*** Block opens ***
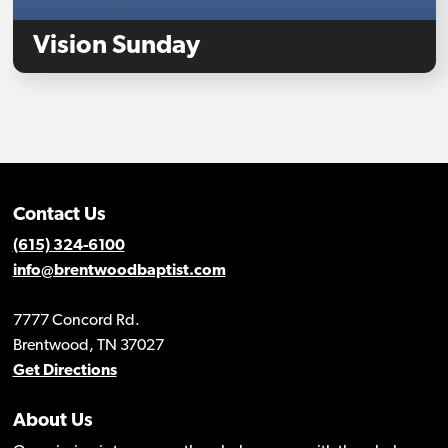
Vision Sunday
Contact Us
(615) 324-6100
info@brentwoodbaptist.com
7777 Concord Rd.
Brentwood, TN 37027
Get Directions
About Us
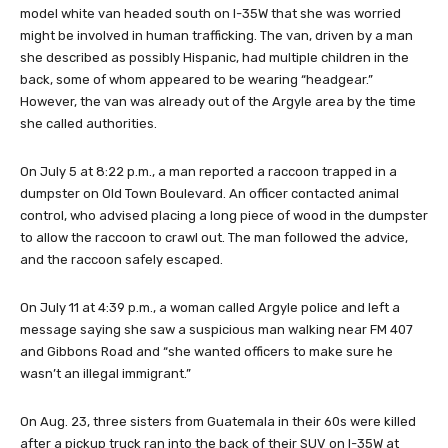
model white van headed south on I-35W that she was worried
might be involved in human trafficking. The van, driven by a man
she described as possibly Hispanic, had multiple children in the
back, some of whom appeared to be wearing “headgear.”
However, the van was already out of the Argyle area by the time
she called authorities.
On July 5 at 8:22 p.m., a man reported a raccoon trapped in a
dumpster on Old Town Boulevard. An officer contacted animal
control, who advised placing a long piece of wood in the dumpster
to allow the raccoon to crawl out. The man followed the advice,
and the raccoon safely escaped.
On July 11 at 4:39 p.m., a woman called Argyle police and left a
message saying she saw a suspicious man walking near FM 407
and Gibbons Road and “she wanted officers to make sure he
wasn’t an illegal immigrant.”
On Aug. 23, three sisters from Guatemala in their 60s were killed
after a pickup truck ran into the back of their SUV on I-35W at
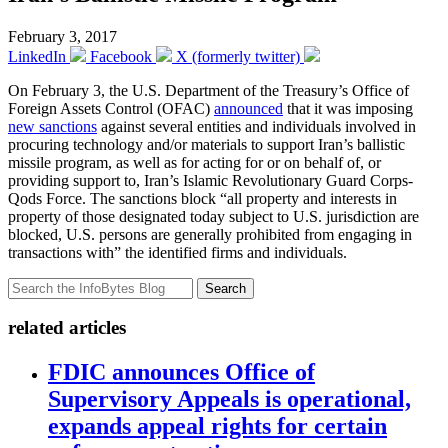
February 3, 2017
LinkedIn
Facebook
X (formerly twitter)
On February 3, the U.S. Department of the Treasury’s Office of
Foreign Assets Control (OFAC)
announced
that it was imposing
new sanctions
against several entities and individuals involved in
procuring technology and/or materials to support Iran’s ballistic
missile program, as well as for acting for or on behalf of, or
providing support to, Iran’s Islamic Revolutionary Guard Corps-
Qods Force. The sanctions block “all property and interests in
property of those designated today subject to U.S. jurisdiction are
blocked, U.S. persons are generally prohibited from engaging in
transactions with” the identified firms and individuals.
Search
related articles
FDIC announces Office of
Supervisory Appeals is operational,
expands appeal rights for certain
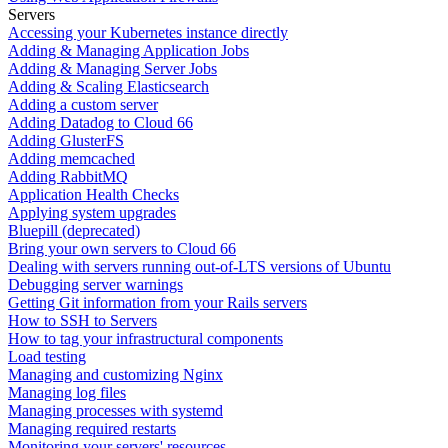
Servers
Accessing your Kubernetes instance directly
Adding & Managing Application Jobs
Adding & Managing Server Jobs
Adding & Scaling Elasticsearch
Adding a custom server
Adding Datadog to Cloud 66
Adding GlusterFS
Adding memcached
Adding RabbitMQ
Application Health Checks
Applying system upgrades
Bluepill (deprecated)
Bring your own servers to Cloud 66
Dealing with servers running out-of-LTS versions of Ubuntu
Debugging server warnings
Getting Git information from your Rails servers
How to SSH to Servers
How to tag your infrastructural components
Load testing
Managing and customizing Nginx
Managing log files
Managing processes with systemd
Managing required restarts
Monitoring your servers' resources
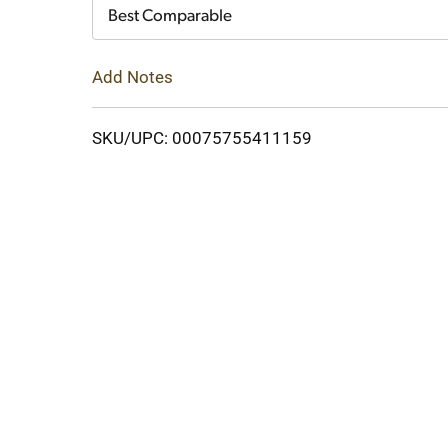
Cart
Best Comparable
Add Notes
SKU/UPC: 00075755411159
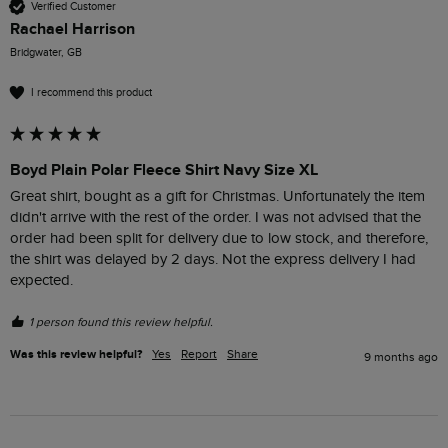
Verified Customer
Rachael Harrison
Bridgwater, GB
I recommend this product
Boyd Plain Polar Fleece Shirt Navy Size XL
Great shirt, bought as a gift for Christmas. Unfortunately the item 
didn't arrive with the rest of the order. I was not advised that the 
order had been split for delivery due to low stock, and therefore, 
the shirt was delayed by 2 days. Not the express delivery I had 
expected.
1 person found this review helpful.
Was this review helpful?
Yes
Report
Share
9 months ago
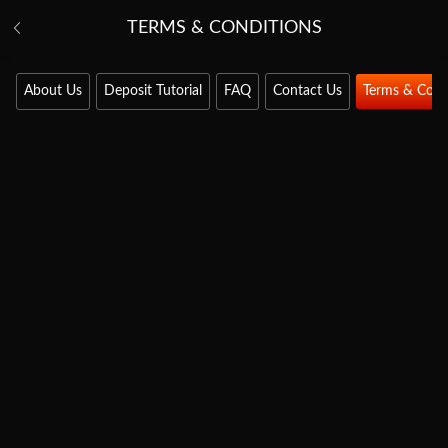
TERMS & CONDITIONS
About Us
Deposit Tutorial
FAQ
Contact Us
Terms & Cond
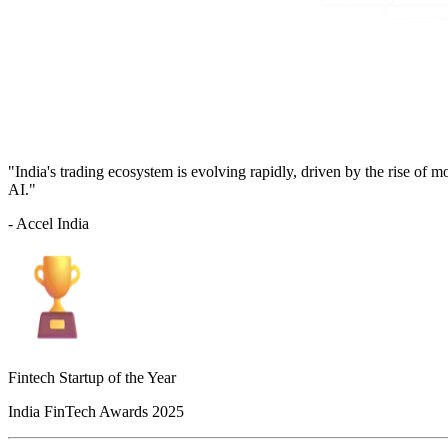
"India's trading ecosystem is evolving rapidly, driven by the rise of 
AI."
- Accel India
Fintech Startup of the Year
India FinTech Awards 2025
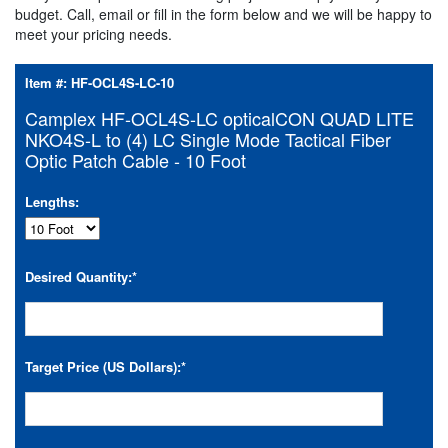
budget. Call, email or fill in the form below and we will be happy to
meet your pricing needs.
Item #:
HF-OCL4S-LC-10
Camplex HF-OCL4S-LC opticalCON QUAD LITE
NKO4S-L to (4) LC Single Mode Tactical Fiber
Optic Patch Cable - 10 Foot
Lengths:
Desired Quantity:
*
Target Price (US Dollars):
*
*** Block closes ***
#### Required action:
From the first line to the last, set down the records above exactly and skip the pictures.

#### Solved problem:
Vision Sunday
Contact Us
(615) 324-6100
info@brentwoodbaptist.com
7777 Concord Rd.
Brentwood, TN 37027
Get Directions
About Us
model white van headed south on I-35W that she was worried
might be involved in human trafficking. The van, driven by a man
she described as possibly Hispanic, had multiple children in the
back, some of whom appeared to be wearing “headgear.”
However, the van was already out of the Argyle area by the time
she called authorities.
On July 5 at 8:22 p.m., a man reported a raccoon trapped in a
dumpster on Old Town Boulevard. An officer contacted animal
control, who advised placing a long piece of wood in the dumpster
to allow the raccoon to crawl out. The man followed the advice,
and the raccoon safely escaped.
On July 11 at 4:39 p.m., a woman called Argyle police and left a
message saying she saw a suspicious man walking near FM 407
and Gibbons Road and “she wanted officers to make sure he
wasn’t an illegal immigrant.”
On Aug. 23, three sisters from Guatemala in their 60s were killed
after a pickup truck ran into the back of their SUV on I-35W at
February 3, 2017
LinkedIn
Facebook
X (formerly twitter)
On February 3, the U.S. Department of the Treasury’s Office of
Foreign Assets Control (OFAC)
announced
that it was imposing
new sanctions
against several entities and individuals involved in
procuring technology and/or materials to support Iran’s ballistic
missile program, as well as for acting for or on behalf of, or
providing support to, Iran’s Islamic Revolutionary Guard Corps-
Qods Force. The sanctions block “all property and interests in
property of those designated today subject to U.S. jurisdiction are
blocked, U.S. persons are generally prohibited from engaging in
transactions with” the identified firms and individuals.
Search
related articles
FDIC announces Office of
Supervisory Appeals is operational,
expands appeal rights for certain
Servers
Accessing your Kubernetes instance directly
Adding & Managing Application Jobs
Adding & Managing Server Jobs
Adding & Scaling Elasticsearch
Adding a custom server
Adding Datadog to Cloud 66
Adding GlusterFS
Adding memcached
Adding RabbitMQ
Application Health Checks
Applying system upgrades
Bluepill (deprecated)
Bring your own servers to Cloud 66
Dealing with servers running out-of-LTS versions of Ubuntu
Debugging server warnings
Getting Git information from your Rails servers
How to SSH to Servers
How to tag your infrastructural components
Load testing
Managing and customizing Nginx
Managing log files
Managing processes with systemd
Managing required restarts
Monitoring your servers' resources
Cart
Best Comparable
Add Notes
SKU/UPC: 00075755411159
Verified Customer
Rachael Harrison
Bridgwater, GB
I recommend this product
Boyd Plain Polar Fleece Shirt Navy Size XL
Great shirt, bought as a gift for Christmas. Unfortunately the item 
didn't arrive with the rest of the order. I was not advised that the 
order had been split for delivery due to low stock, and therefore, 
the shirt was delayed by 2 days. Not the express delivery I had 
expected.
1 person found this review helpful.
Was this review helpful?
Yes
Report
Share
9 months ago
TERMS & CONDITIONS
About Us
Deposit Tutorial
FAQ
Contact Us
Terms & Cond
"India's trading ecosystem is evolving rapidly, driven by the rise of 
AI."
- Accel India
Fintech Startup of the Year
India FinTech Awards 2025
budget. Call, email or fill in the form below and we will be happy to
meet your pricing needs.
Item #:
HF-OCL4S-LC-10
Camplex HF-OCL4S-LC opticalCON QUAD LITE
NKO4S-L to (4) LC Single Mode Tactical Fiber
Optic Patch Cable - 10 Foot
Lengths:
Desired Quantity:
*
Target Price (US Dollars):
*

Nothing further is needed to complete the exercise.